À la clé : moins de déchets, plus d’apport volontaire, un coût égal
Quatre ans de concertation, d’études et d’investissements ont été nécessaires pour faire aboutir ce projet ambitieux. Chaque ménage a été rencontré par les services de la collectivité (renforcés pour l’occasion), afin d’expliquer la démarche et distribuer les équipements, un travail colossal. L’ADEME a accompagné cette montée en puissance, dès l’étude initiale de 2017, pour un montant total de 647 000 euros. Les résultats sont là : entre 2019 et 2023, la quantité totale de déchets a baissé de 15 %, les ordures ménagères résiduelles ont chuté de 36 %, et la collecte sélective a bondi de 50 %. Le tout avec un coût du service resté stable, alors que la tendance nationale est à une hausse de 20 %.
Un modèle duplicable à l’échelle nationale ?

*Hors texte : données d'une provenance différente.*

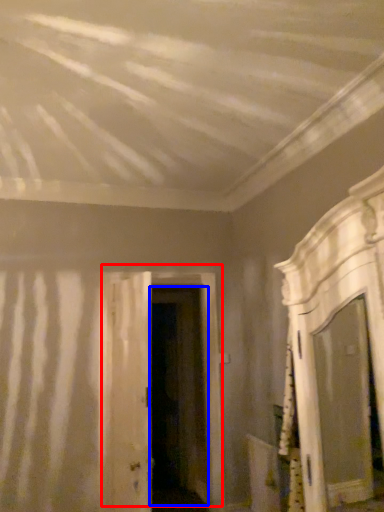 Question: Which point is further to the camera, door (highlighted by a red box) or door (highlighted by a blue box)?

Choices:
 (A) door
 (B) door

Answer: (B) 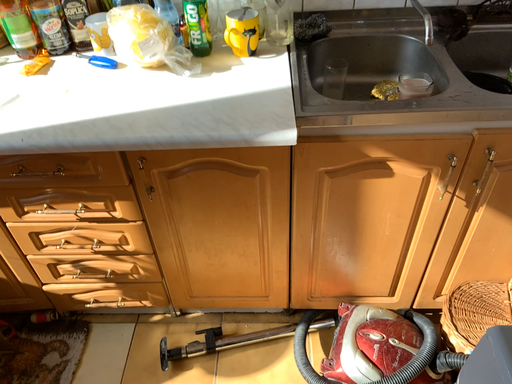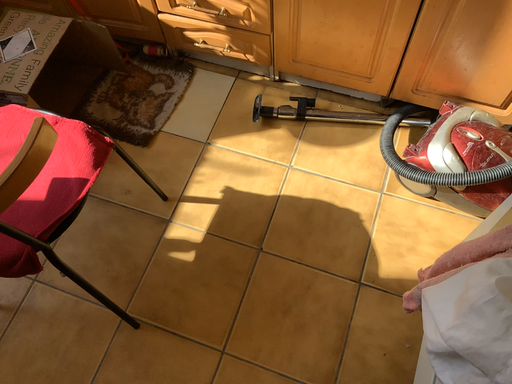 Question: How did the camera likely rotate when shooting the video?

Choices:
 (A) rotated left
 (B) rotated right

Answer: (A)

Aujourd’hui, près d’un million d’habitants en Nouvelle-Aquitaine sont déjà concernés par une tarification incitative. Un million supplémentaire devraient l’être d’ici 2030. Sur l’île d’Oléron, la collectivité a su développer un projet fédérateur : habitants, professionnels et touristes ont tous été partie prenante du changement. Ils ont tous été concernés dans leur pratique quotidienne, leur comportement et… leur facture. « Les Oléronais peuvent être fiers de cette réussite, où chacun est devenu acteur du changement », souligne Marie-Josée Villautreix, vice-présidente de la CCIO en charge des déchets. En conjuguant solutions techniques, pédagogie et incitation tarifaire, l’île d’Oléron démontre qu’une gestion des déchets plus juste et plus efficace est possible, même sur un territoire sous haute tension estivale.